Extracted records
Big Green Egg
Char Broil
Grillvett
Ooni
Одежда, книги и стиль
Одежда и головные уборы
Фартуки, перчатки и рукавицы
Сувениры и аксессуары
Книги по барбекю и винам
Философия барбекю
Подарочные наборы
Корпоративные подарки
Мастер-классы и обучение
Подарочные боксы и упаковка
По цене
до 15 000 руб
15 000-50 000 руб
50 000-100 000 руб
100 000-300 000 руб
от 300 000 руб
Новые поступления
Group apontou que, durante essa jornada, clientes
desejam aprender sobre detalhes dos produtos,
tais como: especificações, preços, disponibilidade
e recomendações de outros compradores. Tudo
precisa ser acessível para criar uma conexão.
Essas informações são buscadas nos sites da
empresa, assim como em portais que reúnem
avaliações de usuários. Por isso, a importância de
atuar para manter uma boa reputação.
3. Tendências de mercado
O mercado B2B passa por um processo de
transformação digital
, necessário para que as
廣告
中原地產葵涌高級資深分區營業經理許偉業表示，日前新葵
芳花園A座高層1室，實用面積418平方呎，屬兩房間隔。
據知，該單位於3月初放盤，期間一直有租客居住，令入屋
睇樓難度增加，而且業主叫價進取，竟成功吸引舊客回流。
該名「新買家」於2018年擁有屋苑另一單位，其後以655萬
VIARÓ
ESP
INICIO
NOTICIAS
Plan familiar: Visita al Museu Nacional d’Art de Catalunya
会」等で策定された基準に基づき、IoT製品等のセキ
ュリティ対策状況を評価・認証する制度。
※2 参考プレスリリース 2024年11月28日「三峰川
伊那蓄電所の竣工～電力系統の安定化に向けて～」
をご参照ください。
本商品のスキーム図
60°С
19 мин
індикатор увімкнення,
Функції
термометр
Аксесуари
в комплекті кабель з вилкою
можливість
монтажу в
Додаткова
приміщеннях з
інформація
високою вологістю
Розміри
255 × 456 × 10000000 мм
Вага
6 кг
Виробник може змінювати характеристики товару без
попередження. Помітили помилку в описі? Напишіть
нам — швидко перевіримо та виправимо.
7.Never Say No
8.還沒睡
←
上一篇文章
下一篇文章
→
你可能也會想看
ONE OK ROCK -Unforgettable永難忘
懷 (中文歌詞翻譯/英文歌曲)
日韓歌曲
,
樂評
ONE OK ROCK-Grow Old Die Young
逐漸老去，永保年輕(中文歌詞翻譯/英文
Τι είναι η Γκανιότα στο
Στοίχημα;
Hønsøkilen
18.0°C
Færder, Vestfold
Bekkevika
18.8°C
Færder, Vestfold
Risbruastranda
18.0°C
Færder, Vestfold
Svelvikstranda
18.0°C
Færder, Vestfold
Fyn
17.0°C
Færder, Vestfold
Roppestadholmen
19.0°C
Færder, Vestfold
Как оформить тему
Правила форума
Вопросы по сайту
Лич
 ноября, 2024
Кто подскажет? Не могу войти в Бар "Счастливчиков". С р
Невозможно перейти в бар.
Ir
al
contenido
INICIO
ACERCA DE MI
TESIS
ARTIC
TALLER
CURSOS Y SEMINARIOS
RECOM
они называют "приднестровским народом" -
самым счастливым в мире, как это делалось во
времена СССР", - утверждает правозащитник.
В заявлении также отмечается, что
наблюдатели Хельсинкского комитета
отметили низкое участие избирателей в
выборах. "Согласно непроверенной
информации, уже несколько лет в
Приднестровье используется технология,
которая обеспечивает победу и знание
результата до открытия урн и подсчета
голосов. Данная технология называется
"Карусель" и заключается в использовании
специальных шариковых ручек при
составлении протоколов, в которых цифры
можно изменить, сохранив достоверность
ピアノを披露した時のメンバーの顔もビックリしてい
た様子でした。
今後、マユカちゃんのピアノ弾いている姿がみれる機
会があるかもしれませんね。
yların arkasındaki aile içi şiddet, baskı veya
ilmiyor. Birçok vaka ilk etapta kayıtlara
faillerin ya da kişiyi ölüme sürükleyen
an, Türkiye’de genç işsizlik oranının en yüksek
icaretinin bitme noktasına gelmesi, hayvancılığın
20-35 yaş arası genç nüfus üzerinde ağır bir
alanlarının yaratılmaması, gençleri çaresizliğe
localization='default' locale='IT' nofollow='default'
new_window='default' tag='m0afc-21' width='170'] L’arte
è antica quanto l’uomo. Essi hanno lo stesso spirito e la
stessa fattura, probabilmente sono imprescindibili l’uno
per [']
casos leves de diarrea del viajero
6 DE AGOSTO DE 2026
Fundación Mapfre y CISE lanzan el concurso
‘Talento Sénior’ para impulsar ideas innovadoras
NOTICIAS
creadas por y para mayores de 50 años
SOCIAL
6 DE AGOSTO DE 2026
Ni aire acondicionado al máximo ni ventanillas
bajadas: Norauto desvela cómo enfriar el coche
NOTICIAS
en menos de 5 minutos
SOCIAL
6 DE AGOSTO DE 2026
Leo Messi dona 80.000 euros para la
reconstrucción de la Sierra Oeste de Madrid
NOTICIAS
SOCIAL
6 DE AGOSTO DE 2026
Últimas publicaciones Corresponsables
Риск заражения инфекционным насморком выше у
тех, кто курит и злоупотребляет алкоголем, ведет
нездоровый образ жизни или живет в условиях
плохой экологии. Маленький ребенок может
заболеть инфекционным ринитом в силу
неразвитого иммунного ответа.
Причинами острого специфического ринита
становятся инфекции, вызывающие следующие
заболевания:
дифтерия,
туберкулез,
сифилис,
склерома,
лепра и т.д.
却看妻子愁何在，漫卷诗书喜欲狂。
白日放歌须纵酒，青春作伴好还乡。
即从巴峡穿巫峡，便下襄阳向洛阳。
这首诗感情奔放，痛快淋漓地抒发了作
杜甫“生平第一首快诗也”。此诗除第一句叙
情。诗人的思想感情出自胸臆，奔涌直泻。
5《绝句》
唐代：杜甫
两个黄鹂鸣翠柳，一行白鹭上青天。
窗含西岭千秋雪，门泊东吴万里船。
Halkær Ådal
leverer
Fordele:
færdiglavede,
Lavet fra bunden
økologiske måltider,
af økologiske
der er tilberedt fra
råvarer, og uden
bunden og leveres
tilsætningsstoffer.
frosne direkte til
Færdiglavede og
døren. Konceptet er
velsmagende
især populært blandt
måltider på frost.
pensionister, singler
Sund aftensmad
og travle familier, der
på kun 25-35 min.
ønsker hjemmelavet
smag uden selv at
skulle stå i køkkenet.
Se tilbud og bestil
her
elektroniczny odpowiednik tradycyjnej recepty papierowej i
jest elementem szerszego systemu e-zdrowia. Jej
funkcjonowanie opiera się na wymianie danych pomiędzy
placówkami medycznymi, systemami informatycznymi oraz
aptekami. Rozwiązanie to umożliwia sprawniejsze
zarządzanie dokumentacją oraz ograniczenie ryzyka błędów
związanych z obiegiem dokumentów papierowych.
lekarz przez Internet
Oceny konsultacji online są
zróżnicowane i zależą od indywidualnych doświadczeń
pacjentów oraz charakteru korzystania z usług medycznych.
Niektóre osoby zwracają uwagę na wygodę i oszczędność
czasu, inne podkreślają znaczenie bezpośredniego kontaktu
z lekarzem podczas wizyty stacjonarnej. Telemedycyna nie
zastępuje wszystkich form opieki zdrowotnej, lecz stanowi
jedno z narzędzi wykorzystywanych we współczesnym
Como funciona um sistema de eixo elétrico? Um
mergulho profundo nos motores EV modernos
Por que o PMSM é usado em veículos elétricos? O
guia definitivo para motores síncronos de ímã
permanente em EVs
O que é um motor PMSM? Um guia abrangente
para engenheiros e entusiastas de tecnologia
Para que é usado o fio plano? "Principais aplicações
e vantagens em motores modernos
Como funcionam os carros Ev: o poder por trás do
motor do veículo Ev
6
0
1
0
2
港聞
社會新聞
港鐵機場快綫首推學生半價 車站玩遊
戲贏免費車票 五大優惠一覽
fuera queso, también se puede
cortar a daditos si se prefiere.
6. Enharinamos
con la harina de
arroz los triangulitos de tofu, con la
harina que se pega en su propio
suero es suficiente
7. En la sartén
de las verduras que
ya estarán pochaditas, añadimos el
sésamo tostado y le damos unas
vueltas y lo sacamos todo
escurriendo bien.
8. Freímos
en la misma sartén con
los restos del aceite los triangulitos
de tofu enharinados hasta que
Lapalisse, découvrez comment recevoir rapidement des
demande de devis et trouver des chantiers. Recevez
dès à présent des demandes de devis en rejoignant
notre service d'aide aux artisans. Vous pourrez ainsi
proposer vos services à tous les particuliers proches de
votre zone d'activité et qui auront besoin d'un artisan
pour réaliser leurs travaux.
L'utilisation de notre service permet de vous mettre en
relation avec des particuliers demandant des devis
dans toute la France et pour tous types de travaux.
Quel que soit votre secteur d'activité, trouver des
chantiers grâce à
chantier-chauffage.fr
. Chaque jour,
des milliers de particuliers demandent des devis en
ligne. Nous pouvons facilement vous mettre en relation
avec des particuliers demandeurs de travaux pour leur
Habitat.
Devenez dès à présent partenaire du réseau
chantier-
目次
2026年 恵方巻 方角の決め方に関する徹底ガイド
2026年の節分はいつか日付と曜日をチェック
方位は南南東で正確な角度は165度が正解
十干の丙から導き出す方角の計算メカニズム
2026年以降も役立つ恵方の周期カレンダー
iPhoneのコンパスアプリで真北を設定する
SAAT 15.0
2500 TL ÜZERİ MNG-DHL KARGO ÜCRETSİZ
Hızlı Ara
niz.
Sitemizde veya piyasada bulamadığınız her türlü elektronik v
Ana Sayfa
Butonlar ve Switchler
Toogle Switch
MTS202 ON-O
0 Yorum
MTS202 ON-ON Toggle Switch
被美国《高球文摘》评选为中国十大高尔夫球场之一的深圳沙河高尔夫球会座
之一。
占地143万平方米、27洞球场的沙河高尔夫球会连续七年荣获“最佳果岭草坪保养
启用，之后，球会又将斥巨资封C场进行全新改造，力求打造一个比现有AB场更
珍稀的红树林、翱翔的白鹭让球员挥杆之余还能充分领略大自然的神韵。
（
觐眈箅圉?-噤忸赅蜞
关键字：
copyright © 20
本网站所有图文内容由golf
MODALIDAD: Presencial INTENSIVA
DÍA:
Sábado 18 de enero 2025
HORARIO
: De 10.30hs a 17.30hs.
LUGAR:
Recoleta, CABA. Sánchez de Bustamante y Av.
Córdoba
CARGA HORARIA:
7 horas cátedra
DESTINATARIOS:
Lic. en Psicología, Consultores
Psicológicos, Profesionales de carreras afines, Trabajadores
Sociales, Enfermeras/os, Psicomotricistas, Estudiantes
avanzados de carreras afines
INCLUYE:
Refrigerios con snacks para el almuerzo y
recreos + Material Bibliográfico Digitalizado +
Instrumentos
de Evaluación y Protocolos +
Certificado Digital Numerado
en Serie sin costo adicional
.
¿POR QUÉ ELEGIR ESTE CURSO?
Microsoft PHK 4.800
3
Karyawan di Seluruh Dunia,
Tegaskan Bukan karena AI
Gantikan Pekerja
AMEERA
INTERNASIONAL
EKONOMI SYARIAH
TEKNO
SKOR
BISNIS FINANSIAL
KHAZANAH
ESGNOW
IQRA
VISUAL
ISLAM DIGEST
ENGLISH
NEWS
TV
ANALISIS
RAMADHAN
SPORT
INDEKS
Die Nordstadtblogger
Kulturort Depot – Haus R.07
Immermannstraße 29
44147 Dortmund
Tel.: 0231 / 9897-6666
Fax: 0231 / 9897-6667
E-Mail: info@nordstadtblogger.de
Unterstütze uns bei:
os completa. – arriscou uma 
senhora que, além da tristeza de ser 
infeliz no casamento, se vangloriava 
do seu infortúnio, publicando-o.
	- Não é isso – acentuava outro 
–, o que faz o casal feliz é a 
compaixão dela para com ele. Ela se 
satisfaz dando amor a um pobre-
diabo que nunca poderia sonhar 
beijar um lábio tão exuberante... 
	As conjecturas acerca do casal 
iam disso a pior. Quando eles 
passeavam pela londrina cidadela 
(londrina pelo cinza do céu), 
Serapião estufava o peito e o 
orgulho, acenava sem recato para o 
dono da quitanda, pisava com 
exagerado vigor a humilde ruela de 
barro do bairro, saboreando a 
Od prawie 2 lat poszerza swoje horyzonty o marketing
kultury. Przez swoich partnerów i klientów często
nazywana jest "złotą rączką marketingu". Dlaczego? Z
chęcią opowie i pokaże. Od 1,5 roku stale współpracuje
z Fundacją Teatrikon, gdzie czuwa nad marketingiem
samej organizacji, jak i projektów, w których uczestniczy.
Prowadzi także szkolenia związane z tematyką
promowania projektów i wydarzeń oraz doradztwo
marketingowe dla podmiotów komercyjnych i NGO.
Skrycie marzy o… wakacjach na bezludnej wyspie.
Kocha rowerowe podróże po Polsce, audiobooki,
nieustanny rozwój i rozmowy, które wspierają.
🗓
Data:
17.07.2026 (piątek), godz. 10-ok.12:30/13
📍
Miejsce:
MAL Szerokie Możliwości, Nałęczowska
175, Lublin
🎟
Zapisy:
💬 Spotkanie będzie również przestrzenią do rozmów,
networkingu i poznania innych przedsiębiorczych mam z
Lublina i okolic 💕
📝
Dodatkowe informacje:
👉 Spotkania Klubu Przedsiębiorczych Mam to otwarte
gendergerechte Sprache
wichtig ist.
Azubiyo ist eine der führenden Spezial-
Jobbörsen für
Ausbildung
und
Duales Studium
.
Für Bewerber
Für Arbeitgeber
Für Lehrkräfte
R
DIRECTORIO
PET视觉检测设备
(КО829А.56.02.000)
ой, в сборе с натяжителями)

* **Exercise aim**
Filter the lines above so that only those with the string "avec" remain, then copy them.

* **Answer area**
relation avec des particuliers demandant des devis
avec des particuliers demandeurs de travaux pour leur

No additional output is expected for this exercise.